New approaches to heterogeneous reference data mining
With the mass availability of historical and contemporary digitized texts, the task of computer-assisted extraction of scholarly references has become increasingly important in many research disciplines. The key challenge in reference extraction is to identify and extract cluttered and fragmented bibliographic information encoded in multiple ways from a mass of noise. However, the correct extraction of such heterogeneous references from texts, especially historical documents and works in the humanities or law, is an unsolved problem.
For this reason, Andreas Wagner, Digital Humanities specialist in the Institute Library, and Christian Boulanger, researcher in the Department of Marietta Auer, invited scholars and practitioners from the social sciences, humanities, and computational disciplines to a workshop dedicated to this challenge. Co-organizers were Robin Haunschild from the Max Planck Institute for Solid State Research and Malte Vogl from the Max Planck Institute for the History of Science. The goal of the workshop was to define the key issues and identify the state of the art. Most importantly, it aimed to launch a community capable of sharing resources and advancing the state of the art in the midst of the unfolding "AI revolution."
The workshop included two interactive sessions to gather ideas on how to move the field forward.

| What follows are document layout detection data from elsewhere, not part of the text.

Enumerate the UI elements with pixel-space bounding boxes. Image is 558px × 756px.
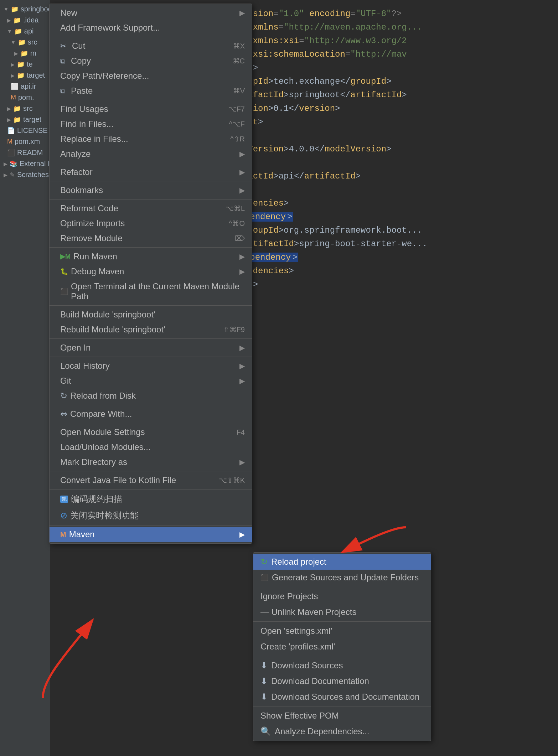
menu-label: Analyze <box>60 149 91 159</box>
arrow-to-maven <box>21 606 107 705</box>
expand-icon: ▼ <box>7 29 12 34</box>
shortcut-label: ⌘V <box>233 87 245 95</box>
menu-label: Add Framework Support... <box>60 23 160 33</box>
menu-label: Optimize Imports <box>60 218 125 228</box>
submenu-item-open-settings[interactable]: Open 'settings.xml' <box>253 623 431 639</box>
menu-label: Build Module 'springboot' <box>60 310 155 320</box>
project-item-src2[interactable]: ▶ 📁 src <box>0 103 50 114</box>
menu-divider <box>50 37 252 37</box>
submenu-arrow: ▶ <box>239 150 245 158</box>
menu-divider <box>50 305 252 306</box>
menu-label: Convert Java File to Kotlin File <box>60 475 176 485</box>
submenu-item-create-profiles[interactable]: Create 'profiles.xml' <box>253 639 431 654</box>
submenu-item-show-pom[interactable]: Show Effective POM <box>253 708 431 724</box>
menu-item-copy[interactable]: ⧉ Copy ⌘C <box>50 53 252 68</box>
menu-item-compare-with[interactable]: ⇔ Compare With... <box>50 407 252 421</box>
menu-item-optimize-imports[interactable]: Optimize Imports ^⌘O <box>50 216 252 231</box>
submenu-item-unlink-maven[interactable]: — Unlink Maven Projects <box>253 604 431 620</box>
menu-item-analyze[interactable]: Analyze ▶ <box>50 146 252 161</box>
menu-item-replace-files[interactable]: Replace in Files... ^⇧R <box>50 131 252 146</box>
item-label: api.ir <box>21 82 36 90</box>
submenu-label: — Unlink Maven Projects <box>260 607 356 617</box>
menu-item-copy-path[interactable]: Copy Path/Reference... <box>50 68 252 83</box>
expand-icon: ▶ <box>14 51 18 56</box>
submenu-arrow: ▶ <box>239 252 245 261</box>
project-item-idea[interactable]: ▶ 📁 .idea <box>0 15 50 26</box>
folder-icon: 📁 <box>17 72 25 79</box>
menu-item-load-modules[interactable]: Load/Unload Modules... <box>50 440 252 455</box>
project-item-target[interactable]: ▶ 📁 target <box>0 70 50 81</box>
menu-item-mark-directory[interactable]: Mark Directory as ▶ <box>50 455 252 470</box>
project-item-pom-xml[interactable]: M pom.xm <box>0 136 50 147</box>
project-item-external[interactable]: ▶ 📚 External Li <box>0 158 50 169</box>
menu-item-add-framework[interactable]: Add Framework Support... <box>50 20 252 35</box>
menu-item-cut[interactable]: ✂ Cut ⌘X <box>50 38 252 53</box>
menu-label: Git <box>60 376 71 386</box>
project-item-pom[interactable]: M pom. <box>0 92 50 103</box>
project-item-target2[interactable]: ▶ 📁 target <box>0 114 50 125</box>
menu-item-git[interactable]: Git ▶ <box>50 373 252 388</box>
menu-label: Load/Unload Modules... <box>60 442 151 452</box>
menu-label: Maven <box>69 529 95 539</box>
project-item-springboot[interactable]: ▼ 📁 springboo <box>0 4 50 15</box>
submenu-arrow: ▶ <box>239 458 245 466</box>
item-label: src <box>23 104 33 113</box>
project-label: springboo <box>21 5 52 13</box>
menu-item-remove-module[interactable]: Remove Module ⌦ <box>50 231 252 246</box>
project-item-api[interactable]: ▼ 📁 api <box>0 26 50 37</box>
menu-item-find-files[interactable]: Find in Files... ^⌥F <box>50 116 252 131</box>
menu-item-find-usages[interactable]: Find Usages ⌥F7 <box>50 102 252 116</box>
submenu-item-analyze-deps[interactable]: 🔍 Analyze Dependencies... <box>253 724 431 739</box>
submenu-item-download-docs[interactable]: ⬇ Download Documentation <box>253 673 431 689</box>
project-item-readme[interactable]: ⬛ READM <box>0 147 50 158</box>
menu-item-build-module[interactable]: Build Module 'springboot' <box>50 307 252 322</box>
menu-item-open-terminal[interactable]: ⬛ Open Terminal at the Current Maven Mod… <box>50 279 252 304</box>
project-item-scratches[interactable]: ▶ ✎ Scratches a <box>0 169 50 180</box>
menu-label: Copy <box>71 56 91 66</box>
menu-item-local-history[interactable]: Local History ▶ <box>50 358 252 373</box>
menu-label: Cut <box>72 41 85 51</box>
submenu-divider <box>253 656 431 656</box>
menu-item-refactor[interactable]: Refactor ▶ <box>50 165 252 180</box>
code-line: </project> <box>207 278 551 291</box>
submenu-item-download-sources[interactable]: ⬇ Download Sources <box>253 658 431 673</box>
menu-item-rebuild-module[interactable]: Rebuild Module 'springboot' ⇧⌘F9 <box>50 322 252 337</box>
submenu-item-download-both[interactable]: ⬇ Download Sources and Documentation <box>253 689 431 705</box>
file-icon: ⬛ <box>7 149 15 157</box>
menu-item-paste[interactable]: ⧉ Paste ⌘V <box>50 83 252 98</box>
menu-item-bookmarks[interactable]: Bookmarks ▶ <box>50 183 252 198</box>
menu-item-debug-maven[interactable]: 🐛 Debug Maven ▶ <box>50 264 252 279</box>
menu-item-open-in[interactable]: Open In ▶ <box>50 340 252 355</box>
menu-item-reformat[interactable]: Reformat Code ⌥⌘L <box>50 201 252 216</box>
arrow-to-reload-project <box>292 513 413 584</box>
submenu-divider <box>253 587 431 587</box>
project-item-te[interactable]: ▶ 📁 te <box>0 59 50 70</box>
menu-item-convert-java[interactable]: Convert Java File to Kotlin File ⌥⇧⌘K <box>50 473 252 488</box>
menu-item-new[interactable]: New ▶ <box>50 5 252 20</box>
menu-label: Refactor <box>60 167 93 177</box>
menu-item-open-module-settings[interactable]: Open Module Settings F4 <box>50 425 252 440</box>
submenu-item-ignore-projects[interactable]: Ignore Projects <box>253 589 431 604</box>
menu-item-close-realtime[interactable]: ⊘ 关闭实时检测功能 <box>50 507 252 524</box>
project-item-m[interactable]: ▶ 📁 m <box>0 48 50 59</box>
submenu-label: Open 'settings.xml' <box>260 626 332 636</box>
code-line: <artifactId>api</artifactId> <box>207 170 551 183</box>
menu-divider <box>50 338 252 339</box>
expand-icon: ▶ <box>11 73 15 78</box>
project-item-src[interactable]: ▼ 📁 src <box>0 37 50 48</box>
download-icon: ⬇ <box>260 661 268 670</box>
menu-label: Rebuild Module 'springboot' <box>60 325 165 335</box>
menu-item-code-scan[interactable]: 规 编码规约扫描 <box>50 491 252 507</box>
code-line: <?xml version="1.0" encoding="UTF-8"?> <box>207 7 551 21</box>
menu-item-run-maven[interactable]: ▶M Run Maven ▶ <box>50 249 252 264</box>
menu-item-maven[interactable]: M Maven ▶ <box>50 527 252 542</box>
code-line: <version>0.1</version> <box>207 102 551 115</box>
project-item-api-ir[interactable]: ⬜ api.ir <box>0 81 50 92</box>
compare-icon: ⇔ <box>60 409 67 419</box>
submenu-arrow: ▶ <box>239 267 245 276</box>
submenu-label: Show Effective POM <box>260 711 339 721</box>
item-label: api <box>24 27 34 35</box>
menu-divider <box>50 423 252 423</box>
project-item-license[interactable]: 📄 LICENSE <box>0 125 50 136</box>
menu-item-reload-disk[interactable]: ↻ Reload from Disk <box>50 388 252 403</box>
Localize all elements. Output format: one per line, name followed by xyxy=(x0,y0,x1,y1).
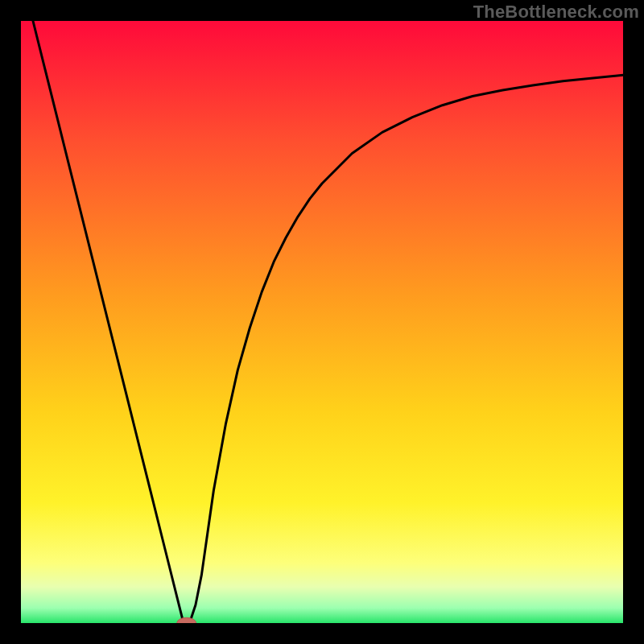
chart-svg xyxy=(21,21,623,623)
watermark-text: TheBottleneck.com xyxy=(473,2,639,23)
gradient-background xyxy=(21,21,623,623)
chart-frame: TheBottleneck.com xyxy=(0,0,644,644)
plot-area xyxy=(21,21,623,623)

One tool suggested by the organizers is a white paper that can provide an overview of the current state and potential pathways for the field. At the end of the first day, participants gave their opinions on what topics could be covered in such a whitepaper. The second day ended with a brainstorming session on what other forms of collaborative research and development might look like. The event will certainly not be the last of its kind, not only given that Large Language Models are currently changing the technological landscape and will help unlock previously untapped reference/citation data in the humanities, law, and social sciences.